You can connect to SAP HANA data sources directly using DirectQuery.

When using SAP HANA it is important to understand some aspects of how connections to it are treated, to ensure that:

  • The results are as expected, when the SAP HANA view contains non-additive measures (for example, distinct counts, or averages, rather than simple sums)
  • The resulting queries are efficient

It's useful to start by taking a moment to clarify the behavior of a relational source such as SQL Server, when the query defined in Get Data or Query Editor performs an aggregation. In the example that follows, a query defined in Query Editor returns the average price by ProductID.

If the data is being imported into Power BI (versus using DirectQuery), the following would result:

  • The data is imported at the level of aggregation defined by the query created in Query Editor. For example, average price by product. This results in a table with the two columns ProductID and AveragePrice that can be used in visuals.

  • In a visual, any subsequent aggregation (such as Sum, Average, Min, others) is performed over that imported data. For example, including AveragePrice on a visual will use the Sum aggregate by default, and would return the sum over the AveragePrice for each ProductID – which in this case would be 13.67. The same applies to any alternative aggregate function (such as Min, Average, so on) used on the visual. For example, Average of AveragePrice returns the average of 6.66, 4 and 3, which equates to 4.56, and not the average of Price on the 6 records in the underlying table, which is 5.17.

If DirectQuery is being used instead of Import, the same semantics apply and the results would be exactly the same:

  • Given the same query, logically exactly the same data is presented to the reporting layer – even though the data is not actually imported.

  • In a visual, any subsequent aggregation (Sum, Average, Min, others) is again performed over that logical table from the query. And again, a visual containing Average of AveragePrice returns the same 4.56.

So now let's consider SAP HANA. Power BI can work with both Analytic Views and Calculation Views in SAP HANA, both of which can contain measures. Yet today the approach for SAP HANA follows the same principles as described previously: the query defined in Get Data or Query Editor will determine the data available, and then any subsequent aggregation in a visual is over that data, and the same applies for both Import and DirectQuery.

However, given the nature of HANA, the query defined in the initial Get Data dialog or Query Editor is always an aggregate query, and generally will include measures where the actual aggregation that will be used is defined by the HANA view.

The equivalent of the SQL Server example above is that there is a HANA view containing ID, ProductID, DepotID, and measures including AveragePrice, defined in the view as Average of Price.

If, in the Get Data experience, the selections made were for ProductID and the AveragePrice measure, then that is defining a query over the view, requesting that aggregate data (in the example above, for simplicity pseudo-SQL is used that doesn’t match the exact syntax of HANA SQL). Then any further aggregations defined in a visual are further aggregating the results of such a query.

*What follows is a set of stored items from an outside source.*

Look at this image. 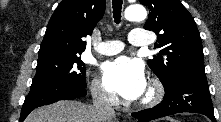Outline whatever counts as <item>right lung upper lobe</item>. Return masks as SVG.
Instances as JSON below:
<instances>
[{
	"label": "right lung upper lobe",
	"mask_w": 221,
	"mask_h": 122,
	"mask_svg": "<svg viewBox=\"0 0 221 122\" xmlns=\"http://www.w3.org/2000/svg\"><path fill=\"white\" fill-rule=\"evenodd\" d=\"M105 7V0H62L48 23L39 59L80 55L86 48L83 38L92 34Z\"/></svg>",
	"instance_id": "right-lung-upper-lobe-1"
}]
</instances>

Again, as described above for SQL Server, this applies both for the Import and DirectQuery case. Note that in the DirectQuery case, the query from Get Data or Query Editor will be used in a subselect within a single query sent to HANA, and thus it is not actually the case that all the data would be read in, prior to aggregating further.

This gives rise to the following important considerations when using DirectQuery over HANA:

  • Attention must be paid to any further aggregation performed in visuals, whenever the measure in HANA is non-additive (for example, not a simple Sum, Min, or Max).

  • In Get Data or Query Editor, only the required columns should be included to retrieve the necessary data, reflecting the fact that the result will be a query, that must be a reasonable query that can be sent to HANA. For example, if dozens of columns were selected, with the thought that they might be needed on subsequent visuals, then even for DirectQuery a simple visual will mean the aggregate query used in the subselect will contain those dozens of columns, which will generally perform very poorly.

Let's look at an example. In the following example, selecting five columns (CalendarQuarter, Color, LastName, ProductLine, SalesOrderNumber) in the Get Data dialog, along with the measure OrderQuantity, will mean that later creating a simple visual containing the Min OrderQuantity will result in the following SQL query to HANA. The shaded portion is the subselect, containing the query from Get Data / Query Editor. If this subselect gives a very high cardinality result, then it is likely the resulting HANA performance will be poor.

Because of this, it is recommended that the items selected in Get Data or Query Editor should be limited to those items that are needed, while still resulting in a reasonable query for HANA.